Synthesizing Speech from Text

PublishedAugust 21, 2012

Assigneenot available in USPTO data we have

InventorsGregor Moehler Andreas Zehnpfenning

Technical Abstract

Patent Claims

23 claims

Legal claims defining the scope of protection, as filed with the USPTO.

1. A method of synthesizing speech from text, the method comprising: determining a sequence of phonetic components from the text; determining a sequence of target phonetic elements from the determined sequence of phonetic components; determining a sequence of target event types from the sequence of target phonetic components, wherein a target event type in the sequence of target event types represents a plurality of intonation realizations; and selecting a plurality of speech units from a set of stored speech unit candidates to form a sequence of selected speech units, wherein a first speech unit in the sequence of selected speech units is selected using a cost function comprising a unit cost determined with respect to the target phonetic element corresponding to the first speech unit, a concatenation cost determined with respect to at least one speech unit adjacent to the first speech unit, and an event type cost determined with respect to a target event type corresponding to the first speech unit.

2. The method according to claim 1 , wherein each target event type is selected from a set of predetermined event types, wherein the set of predetermined event types was automatically derived from at least one annotated speech corpus.
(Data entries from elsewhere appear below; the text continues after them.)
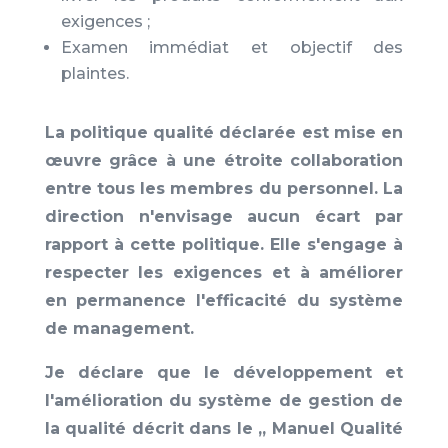
exigences ;
Examen immédiat et objectif des
plaintes.
La politique qualité déclarée est mise en
œuvre grâce à une étroite collaboration
entre tous les membres du personnel. La
direction n'envisage aucun écart par
rapport à cette politique. Elle s'engage à
respecter les exigences et à améliorer
en permanence l'efficacité du système
de management.
Je déclare que le développement et
l'amélioration du système de gestion de
la qualité décrit dans le „ Manuel Qualité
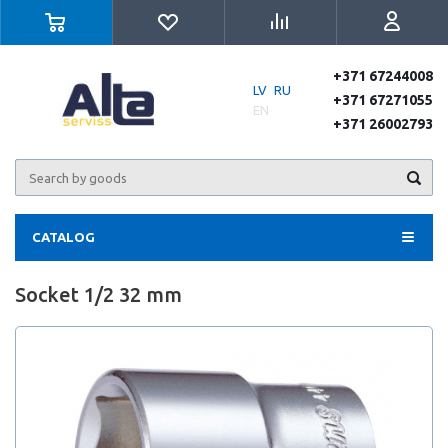
+371 67244008
LV
RU
+371 67271055
EN
+371 26002793
CATALOG
Socket 1/2 32 mm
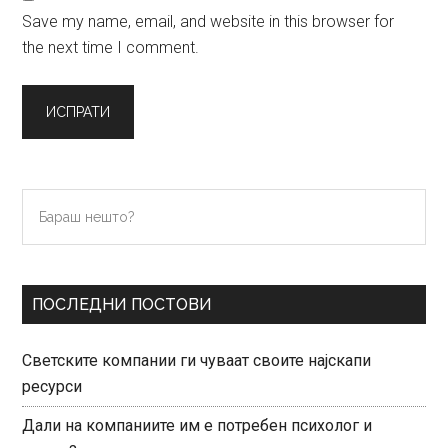
Save my name, email, and website in this browser for
the next time I comment.
Primary
Бараш
нешто?
Sidebar
ПОСЛЕДНИ ПОСТОВИ
Светските компании ги чуваат своите најскапи
ресурси
Дали на компаниите им е потребен психолог и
3. The method according to claim 2 , wherein each target event type is associated with an event type description that provides a set of parameters for the target event type, said set of parameters specifying at least one of the following: a duration for the target event type, one or more changes of the fundamental frequency over the duration of the target event type, and an intensity variation over the duration of the target event type.
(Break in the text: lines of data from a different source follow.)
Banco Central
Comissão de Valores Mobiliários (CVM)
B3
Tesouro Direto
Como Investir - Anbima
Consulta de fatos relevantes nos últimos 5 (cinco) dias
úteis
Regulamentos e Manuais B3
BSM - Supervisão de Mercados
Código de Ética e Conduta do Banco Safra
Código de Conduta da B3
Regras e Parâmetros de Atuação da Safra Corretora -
4. The method according to claim 3 , wherein the event type cost of a speech unit takes at least one of the following into account: a distance between the movement of the fundamental frequency of the speech unit and the movement of the fundamental frequency specified by the event type description of the corresponding event type and/or a distance between the intensity variation of the speech unit and the intensity variation specified by the event type description.
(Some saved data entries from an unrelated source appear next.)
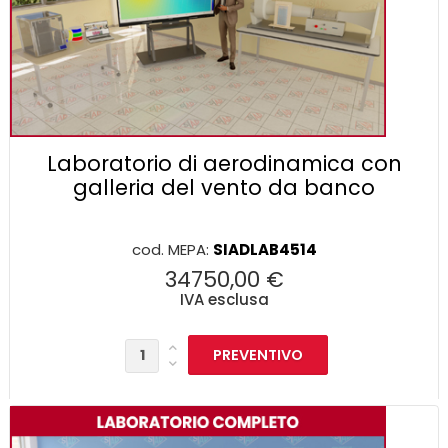
Laboratorio di aerodinamica con
galleria del vento da banco
cod. MEPA:
SIADLAB4514
34750,00 €
IVA esclusa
5. The method according to claim 3 , wherein each speech unit is associated with an event type and the event type cost of a speech unit takes at least one of the following into account: a distance between the event type of the corresponding phonetic component, the event type of the speech unit and of one or more preceding speech units, and the event type of one or more adjoining speech units, related to the corresponding phonetic component.

6. The method according to claim 4 , wherein said distance is evaluated using a perceptually-measured metric.

7. The method according to claim 3 , wherein the event type cost of a speech unit takes into account a size of an area defined with respect to movement of the fundamental frequency in the event type description of the corresponding event type and the movement of the fundamental frequency in one or more speech units that fall within the duration specified by the event type description.

8. The method according to claim 7 , wherein the distance is evaluated by use of a metric quantifying the distance between at least one of the following: fundamental frequency movements of the speech unit, and intensity variations and a set of parameters of the corresponding target event type description.

9. The method of claim 2 , wherein the set of predetermined event types was derived automatically from the at least one annotated speech corpus at least in part by using a clustering procedure.

10. A computer program product for synthesizing speech from text, said computer program product comprising at least one non-transitory computer usable medium having computer usable program code embodied therewith, said computer usable program code comprising: computer usable program code configured to determine a sequence of phonetic components from the text; computer usable program code configured to determine a sequence of target phonetic elements from the determined sequence of phonetic components; computer usable program code configured to determine a sequence of target event types from the sequence of target phonetic components, wherein a target event type in the sequence of target event types represents a plurality of intonation realizations; computer usable program code configured to select a plurality of speech units from a set of stored speech unit candidates to form a sequence of selected speech units, wherein a first speech unit in the sequence of selected speech units is selected using a cost function comprising a unit cost determined with respect to a target phonetic element corresponding to the first speech unit, a concatenation cost determined with respect to at least one speech unit adjacent to the first unit, and an event type cost determined with respect to a target event type corresponding to the first speech unit.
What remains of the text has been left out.